Prenses Cristina Trivulzio Belgiojoso’nun Safranbolu’daki Sürgün Yılları

blankİtalya’nın bağımsızlık ve birleşme sürecinin (Risorgimento) önemli bir figürü olan Prenses Cristina Trivulzio Belgiojoso, 28 Haziran 1808 tarihinde Milano’da köklü ve zengin bir ailenin çocuğu olarak dünyaya geldi. Küçük yaşta babasını kaybetmesine rağmen iyi bir eğitim aldı. Özellikle üvey babası Alessandro Visconti d’Aragona’nın etkisinde kalarak bağımsızlık ve cumhuriyet fikirlerini benimsedi.

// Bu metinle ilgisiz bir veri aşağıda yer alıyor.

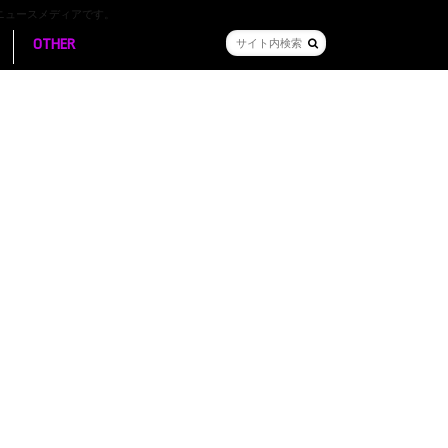
ニュースメディアです。
OTHER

Bu fikirlerin etkisiyle Prenses Cristina, ömrü boyunca bağımsız ve birleşik İtalya idealinin savunucusu oldu.
 
1824 yılında Belgiojoso Prensi Emilio ile evlendi ve “Prenses” unvanını taşımaya başladı. Ancak kocasıyla yaşadığı sorunlar ve benimsediği fikirler, kısa bir süre içinde bu evliliğin fiilen bitmesine neden oldu. Prenses Cristina, bundan sonra o yıllarda Avusturya İmparatorluğu işgali altındaki memleketi Milano’da ve sıkça gittiği Paris’te siyaset ve sanat çevrelerinde boy gösterdi. İtalya’nın birleşmesi ve bağımsızlığı için çok sayıda yazı kaleme aldı.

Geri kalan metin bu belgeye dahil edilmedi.